[Opening Data provided section]

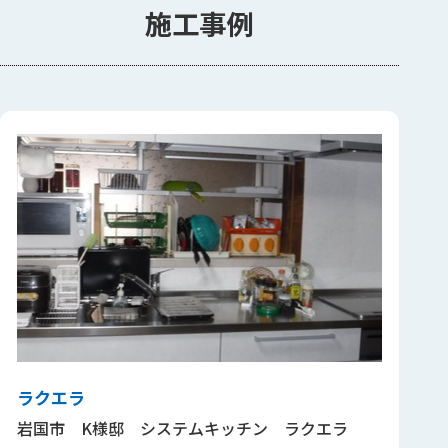
施工事例
ラクエラ
岩国市 K様邸 システムキッチン ラクエラ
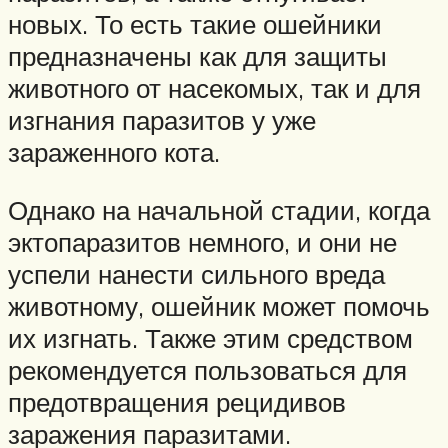
новых. То есть такие ошейники
предназначены как для защиты
животного от насекомых, так и для
изгнания паразитов у уже
зараженного кота.
Однако на начальной стадии, когда
эктопаразитов немного, и они не
успели нанести сильного вреда
животному, ошейник может помочь
их изгнать. Также этим средством
рекомендуется пользоваться для
предотвращения рецидивов
заражения паразитами.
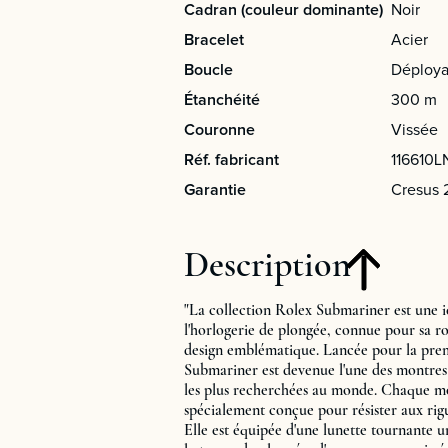
Cadran (couleur dominante)
Noir
Bracelet
Acier
Boucle
Déploya
Étanchéité
300 m
Couronne
Vissée
Réf. fabricant
116610L
Garantie
Cresus 
Description
"La collection Rolex Submariner est une 
l'horlogerie de plongée, connue pour sa rob
design emblématique. Lancée pour la premi
Submariner est devenue l'une des montres 
les plus recherchées au monde. Chaque m
spécialement conçue pour résister aux rig
Elle est équipée d'une lunette tournante 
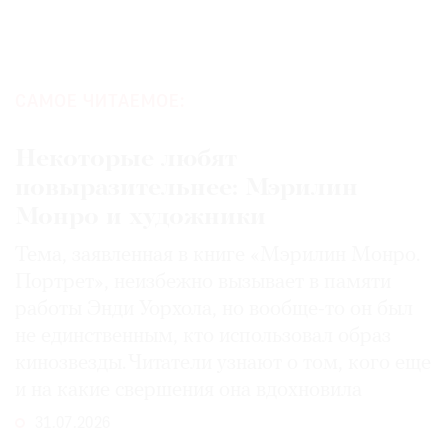
САМОЕ ЧИТАЕМОЕ:
Некоторые любят
повыразительнее: Мэрилин
Монро и художники
Тема, заявленная в книге «Мэрилин Монро.
Портрет», неизбежно вызывает в памяти
работы Энди Уорхола, но вообще-то он был
не единственным, кто использовал образ
кинозвезды. Читатели узнают о том, кого еще
и на какие свершения она вдохновила
31.07.2026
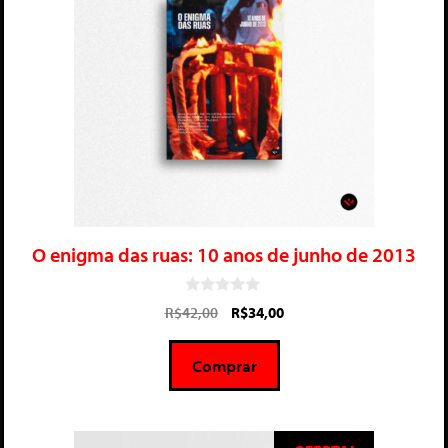
O enigma das ruas: 10 anos de junho de 2013
0
R$
42,00
R$
34,00
d
e
5
Comprar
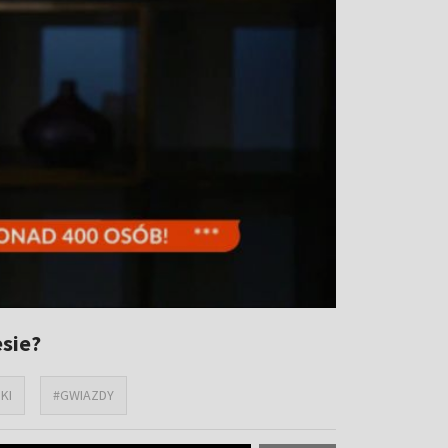
sie?
KI
#GWIAZDY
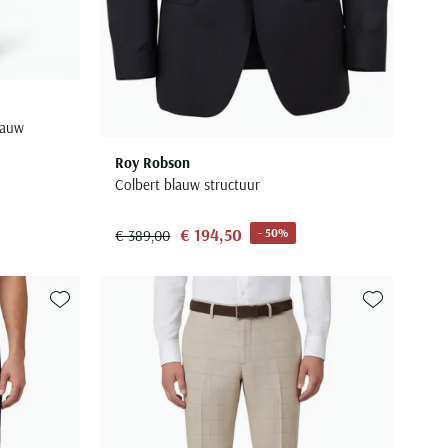
lauw
Roy Robson
Colbert blauw structuur
€ 194,50
- 50%
€ 389,00
Toevoegen aan favorieten
Toevoegen aa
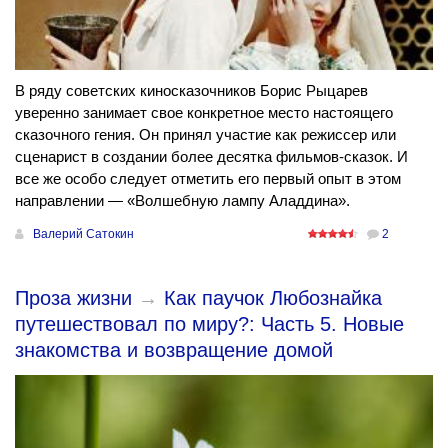
В ряду советских киносказочников Борис Рыцарев
уверенно занимает свое конкретное место настоящего
сказочного гения. Он принял участие как режиссер или
сценарист в создании более десятка фильмов-сказок. И
все же особо следует отметить его первый опыт в этом
направлении — «Волшебную лампу Аладдина».
Валерий Сатокин
2
Проза жизни
→
Как паучок Любознайка
путешествовал по миру?: Часть 5. Новые
знакомства и возвращение домой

[Closing Data provided section]

Work required: Return each line of the listing that holds the string "Монро".

Response area:
Монро и художники
Тема, заявленная в книге «Мэрилин Монро.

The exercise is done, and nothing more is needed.